The gas pains are ungodly and I am as mean as a snake
If someone were to anger me I would burn them at the stake.
This shit is ridiculous and my temper is high
I could kick anyone’s ass, bare minimum make him or her cry

Granted, Nothing I do is easy and it all comes in layers
Seems surgery wasn’t enough, this game needed more players.
SOOOO my son develops a virus and his throat begins to ache
While dealing with all this our air conditioning decides to break.

Surgery, NO AIR, and a sick child in this heat?
Really??  OK Uncle, I give up, I admit defeat!
I can’t take much more I am liable to snap!
My God it’s been 8 days please allow me to crap!

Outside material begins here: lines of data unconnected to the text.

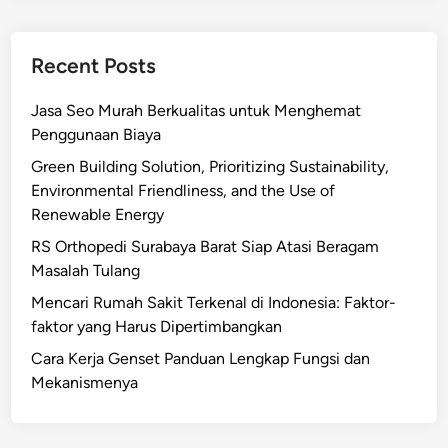
Recent Posts
Jasa Seo Murah Berkualitas untuk Menghemat
Penggunaan Biaya
Green Building Solution, Prioritizing Sustainability,
Environmental Friendliness, and the Use of
Renewable Energy
RS Orthopedi Surabaya Barat Siap Atasi Beragam
Masalah Tulang
Mencari Rumah Sakit Terkenal di Indonesia: Faktor-
faktor yang Harus Dipertimbangkan
Cara Kerja Genset Panduan Lengkap Fungsi dan
Mekanismenya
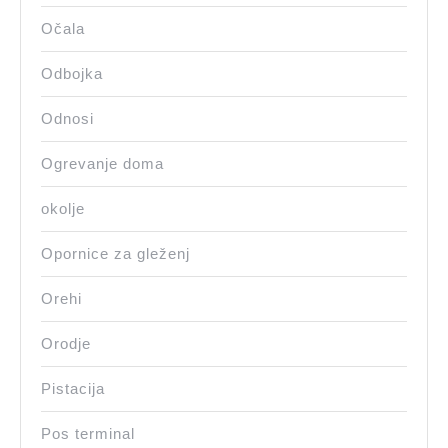
Očala
Odbojka
Odnosi
Ogrevanje doma
okolje
Opornice za gleženj
Orehi
Orodje
Pistacija
Pos terminal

Can’t they create a medication that will kill the pain?
Make you nice AND loopy but also clean out your drain?

And the kids…. well mine are awesome but I will commit hara kiri
If I have to endure one more episode of Tom and Jerry!

I have allowed entirely TO MUCH TV
In an effort to make them stop questioning me!
Why do you feel bad? Mommy tell me what is wrong?
Why is your tummy big, can I sing you a song?
When will you feel better?  Mommy where is my new fire truck?
Why are you walking funny, why did you just whisper fuuuuccck?

Everyone says I will feel better when this all settles down
When? Once my insides stop sloshing around?
They were moved and tugged and pulled and plucked,
Squeezed, tied and cut then pushed around and tucked.

I woke up with stitches, bruises and scars
My nurses were wonderful ... except for the gay one, he was a tsar!  (That bitch!!)

I puked and screamed, cried and bitched
I am not a nice patient, many a fit I have pitched!

It sucks sometimes being a woman and NO man would survive
The hell we go through, such as massive monthly bleeding and still staying alive.
To my 14 day periods, I bid you adieu
Your bullshit and visits, I simply outgrew.
All done with your PMS, cramping, bloating and bad moods
And birth control just MY responsibility? Well now that’s always been rude!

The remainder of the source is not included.